1910’lu yıllarda yapımına başlanan Bulgur Palas’ın sahibi, savaş zengini ve İttihatçı “millî burjuva” Habib Bey’di. Atipik ve bölgeye aykırı mimarisiyle dikkati çeken bina, döneminde neredeyse tüm şehir manzarasına hakimdi. İBB Miras tarafından onarılan ve kültür merkezi olarak hizmete açılan Bulgur Palas’ın karanlık geçmişinden bugüne uzanan hikayesi…
Hüseyin Cahit Yalçın, 70’li yıllarda yayımlanan 7 gün dergisindeki “Tanıdıklarım” başlıklı seri yazısında, Bolu Mebusu Habib Bey’den şöyle bahsediyordu: “Güleryüzlü, canlı, nazik, girgin bir insandı. Boyu kısa ve tıknazdı. Meşrutiyet’ten sonra toplanan birinci Meclis-i Mebusan’ın ilk günlerinde, cevval hâli, iltifatlı muameleleri, mahviyet ve nezaketi ile göze çarpıyordu. Ona en çok sempati davet eden şey, arkasındaki zabit üniforması idi. İttihad ve Terakki’nin ilk kurucuları ve en büyük zahirleri genç zabitler olduğu için, Rumeli’den gelmiş bu canlı ve zeki gencin sevilmesi pek tabii idi.”
Habib Bey, İstanbul’da yaptırdığı iki büyük bina ile ünlenmiş bir tarihî kişiliktir. Biri Rumelihisarı’nda diğeri Cerrahpaşa semtinde yaptırdığı, İstanbul ahşap mimarisine aykırı iki binayla ünlenen meşhur bir İttihatçı’dır.

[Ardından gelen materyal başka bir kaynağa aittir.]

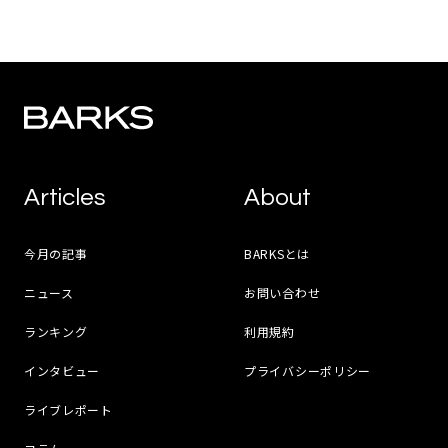
Articles
About
今月の記事
BARKSとは
ニュース
お問い合わせ
ランキング
利用規約
インタビュー
プライバシーポリシー
ライブレポート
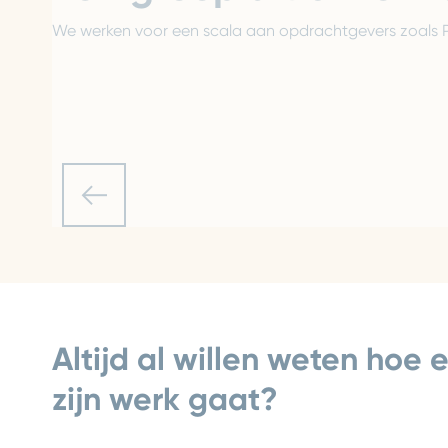
We werken voor een scala aan opdrachtgevers zoals Pr
Altijd al willen weten hoe e
zijn werk gaat?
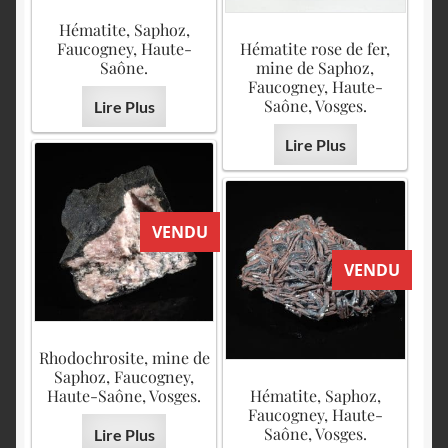
Hématite, Saphoz,
Faucogney, Haute-
Hématite rose de fer,
Saône.
mine de Saphoz,
Faucogney, Haute-
Saône, Vosges.
Lire Plus
Lire Plus
VENDU
VENDU
Rhodochrosite, mine de
Saphoz, Faucogney,
Haute-Saône, Vosges.
Hématite, Saphoz,
Faucogney, Haute-
Saône, Vosges.
Lire Plus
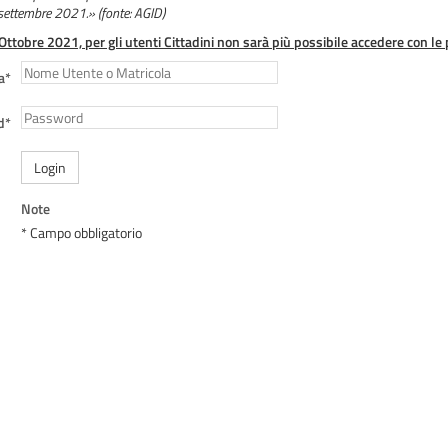
 settembre 2021.» (fonte: AGID)
 Ottobre 2021, per gli utenti Cittadini non sarà più possibile accedere con le 
a*
d*
Login
Note
* Campo obbligatorio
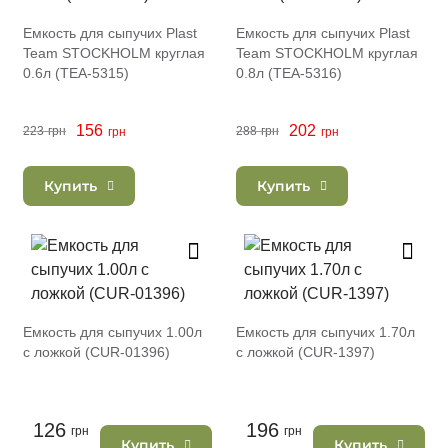
Емкость для сыпучих Plast
Емкость для сыпучих Plast
Team STOCKHOLM круглая
Team STOCKHOLM круглая
0.6л (TEA-5315)
0.8л (TEA-5316)
156
202
223
грн
288
грн
грн
грн
Купить
Купить
Емкость для сыпучих 1.00л
Емкость для сыпучих 1.70л
с ложкой (CUR-01396)
с ложкой (CUR-1397)
126
196
грн
грн
Купить
Купить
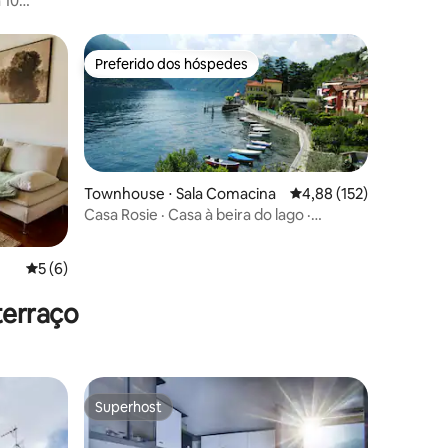
 10
Preferido dos hóspedes
Preferido dos hóspedes
Townhouse ⋅ Sala Comacina
4,88 de uma avaliação 
4,88 (152)
Casa Rosie · Casa à beira do lago ·
varanda · praia
ções
5 de uma avaliação média de 5, 6 avaliações
5 (6)
terraço
Superhost
Superhost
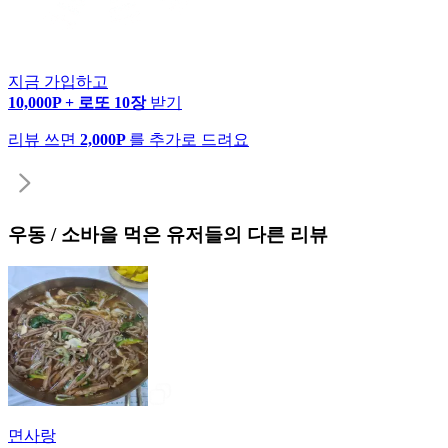
지금 가입하고
10,000P + 로또 10장
받기
리뷰 쓰면
2,000P
를 추가로 드려요
우동 / 소바
을 먹은 유저들의 다른 리뷰
면사랑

Uzun yıllar Osmanlı Bankası’nın arşivinin korunduğu, aynı zamanda malzeme-depo binası olarak kullanılan görkemli “Bulgur Palas”, Habib Bey tarafından yaptırtılmıştır. İstanbul’un 7 tepesinden biri olarak kabul edilen noktada inşa edilen bina, Cerrahpaşa-Davutpaşa semtinin sırtında, Langa bostanlarına bakan bir konumdadır.

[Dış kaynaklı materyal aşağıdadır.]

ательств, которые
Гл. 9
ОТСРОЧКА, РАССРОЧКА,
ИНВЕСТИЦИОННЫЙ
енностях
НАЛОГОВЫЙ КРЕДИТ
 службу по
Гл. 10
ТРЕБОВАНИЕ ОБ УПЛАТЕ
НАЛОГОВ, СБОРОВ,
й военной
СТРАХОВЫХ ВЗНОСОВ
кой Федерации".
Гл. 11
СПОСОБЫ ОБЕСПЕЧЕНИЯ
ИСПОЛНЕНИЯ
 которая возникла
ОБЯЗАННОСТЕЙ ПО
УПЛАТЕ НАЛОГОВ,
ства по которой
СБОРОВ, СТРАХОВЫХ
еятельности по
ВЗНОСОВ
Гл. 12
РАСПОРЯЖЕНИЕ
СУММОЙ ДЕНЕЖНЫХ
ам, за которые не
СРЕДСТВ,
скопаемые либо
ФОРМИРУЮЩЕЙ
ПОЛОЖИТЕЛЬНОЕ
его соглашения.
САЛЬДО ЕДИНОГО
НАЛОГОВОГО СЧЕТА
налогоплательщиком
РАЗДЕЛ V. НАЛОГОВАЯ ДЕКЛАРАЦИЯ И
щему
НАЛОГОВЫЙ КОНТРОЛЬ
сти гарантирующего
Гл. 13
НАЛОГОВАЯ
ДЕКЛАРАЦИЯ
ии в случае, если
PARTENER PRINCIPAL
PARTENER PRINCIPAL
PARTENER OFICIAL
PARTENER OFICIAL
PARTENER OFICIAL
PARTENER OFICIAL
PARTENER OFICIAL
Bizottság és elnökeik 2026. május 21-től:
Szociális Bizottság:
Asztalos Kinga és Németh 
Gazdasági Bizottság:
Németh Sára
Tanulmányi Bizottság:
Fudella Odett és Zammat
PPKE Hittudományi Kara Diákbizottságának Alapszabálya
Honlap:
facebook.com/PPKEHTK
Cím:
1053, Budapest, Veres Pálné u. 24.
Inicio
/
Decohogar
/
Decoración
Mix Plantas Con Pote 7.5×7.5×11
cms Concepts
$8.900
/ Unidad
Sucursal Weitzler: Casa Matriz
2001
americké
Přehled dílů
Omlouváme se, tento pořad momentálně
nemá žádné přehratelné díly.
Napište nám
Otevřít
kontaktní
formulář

1878’de Bolu’da doğan Mehmet Habib Bey, Harbiye Mektebi’ni bitirmiş bir topçu subayıdır. 1905- 1907 arasında Manastır’da İnşaat-ı Askeriye hocalığı yapmıştır. Ordu içindeki siyasi örgütlenmelere de dahil olan Mehmet Habib Bey, İttihad ve Terakki üyesi genç bir subay olarak karşımıza çıkar. Kâzım Karabekir tarafından İttihad ve Terakki’nin Manastır’daki örgütlenmesi için önerilir ve kabul görür. Burada örgüt üyesi olarak tescil edilen Habib Bey, 2. Meşrutiyet öncesi siyasi faaliyette bulunmak ve örgütlenmeyi yaygınlaştırmak için, askeriyeden izinli olarak parti tarafından Kastamonu ve Bolu bölgesine gönderilir. Burada konuşmalar yapan Habib Bey, Kastamonu İttihad ve Terakki Kulübü’nün tekrar açılmasını sağlar.

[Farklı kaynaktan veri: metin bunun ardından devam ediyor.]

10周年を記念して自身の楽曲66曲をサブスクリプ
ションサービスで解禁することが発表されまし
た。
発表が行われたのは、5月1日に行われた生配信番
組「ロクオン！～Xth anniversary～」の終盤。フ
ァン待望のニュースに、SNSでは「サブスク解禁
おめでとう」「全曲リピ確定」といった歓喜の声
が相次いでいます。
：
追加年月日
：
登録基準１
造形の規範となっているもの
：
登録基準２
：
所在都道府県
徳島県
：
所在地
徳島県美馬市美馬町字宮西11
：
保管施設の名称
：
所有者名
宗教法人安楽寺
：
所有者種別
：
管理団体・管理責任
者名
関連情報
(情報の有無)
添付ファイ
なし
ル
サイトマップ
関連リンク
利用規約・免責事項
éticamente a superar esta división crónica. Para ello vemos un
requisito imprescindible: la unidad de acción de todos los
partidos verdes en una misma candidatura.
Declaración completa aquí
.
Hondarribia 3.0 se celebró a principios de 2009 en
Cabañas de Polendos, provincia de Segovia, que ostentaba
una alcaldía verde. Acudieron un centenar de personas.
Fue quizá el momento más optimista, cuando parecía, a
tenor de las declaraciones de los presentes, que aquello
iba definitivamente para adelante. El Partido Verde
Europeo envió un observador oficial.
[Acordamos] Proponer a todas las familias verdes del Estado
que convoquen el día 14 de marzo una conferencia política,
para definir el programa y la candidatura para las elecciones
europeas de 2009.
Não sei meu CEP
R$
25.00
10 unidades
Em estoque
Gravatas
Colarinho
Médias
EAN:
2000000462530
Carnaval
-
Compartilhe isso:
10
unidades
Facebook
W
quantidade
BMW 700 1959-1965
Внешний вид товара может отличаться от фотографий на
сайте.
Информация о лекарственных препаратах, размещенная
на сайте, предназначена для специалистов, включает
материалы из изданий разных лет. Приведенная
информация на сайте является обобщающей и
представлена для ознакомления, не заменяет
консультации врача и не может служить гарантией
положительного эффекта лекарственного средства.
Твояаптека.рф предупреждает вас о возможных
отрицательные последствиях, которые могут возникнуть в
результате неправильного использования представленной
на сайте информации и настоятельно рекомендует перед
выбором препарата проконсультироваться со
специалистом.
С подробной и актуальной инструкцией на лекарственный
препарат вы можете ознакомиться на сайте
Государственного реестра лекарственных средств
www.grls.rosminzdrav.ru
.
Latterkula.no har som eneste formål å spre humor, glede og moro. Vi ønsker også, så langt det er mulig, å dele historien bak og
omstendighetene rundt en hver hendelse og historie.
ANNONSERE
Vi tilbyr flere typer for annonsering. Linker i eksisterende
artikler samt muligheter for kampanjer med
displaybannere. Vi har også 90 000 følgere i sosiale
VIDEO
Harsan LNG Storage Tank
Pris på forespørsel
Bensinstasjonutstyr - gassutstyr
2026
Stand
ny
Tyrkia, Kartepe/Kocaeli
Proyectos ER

Enver Paşa’nın yakın çevresinden kabul edilen ve 2. Meşrutiyet sırasında önemli faaliyetlerde bulunan Habib Bey, 21 Ekim 1908 seçimlerinde Bolu Sancağı’ndan milletvekili seçilir; 2 dönem görev yapar. 1912 sonunda Hürriyet ve İtilaf Fırkası’nın iktidarında bazı Bakan ve milletvekillerinin tutuklanması sırasında hapse girenlerden biri de Habib Bey’dir. 1913 Ocak ayında serbest kalan Habib Bey tekrar siyasi faaliyetlerine başlar; artık Enver Paşa’nın iktidarı vardır. Enver Paşa ile arkadaş olan Levazım Reisi İsmail Hakkı Paşa ve Bolu Milletvekili Habib Bey, buğday-arpa-bulgur gibi hububatın İstanbul ve askerî bölgelere sevki ayrıcalığından yararlanarak büyük bir servet sahibi olurlar. Artık Habib Bey’e “Bulgur Kralı” denilmeye başlanmıştır. İttihad ve Terakki yönetiminin, savaş koşullarının da etkisiyle bir “millî burjuvazi” oluşturma girişimlerinin en güzel örneklerinden biri, Habib Bey’le somutlaşır.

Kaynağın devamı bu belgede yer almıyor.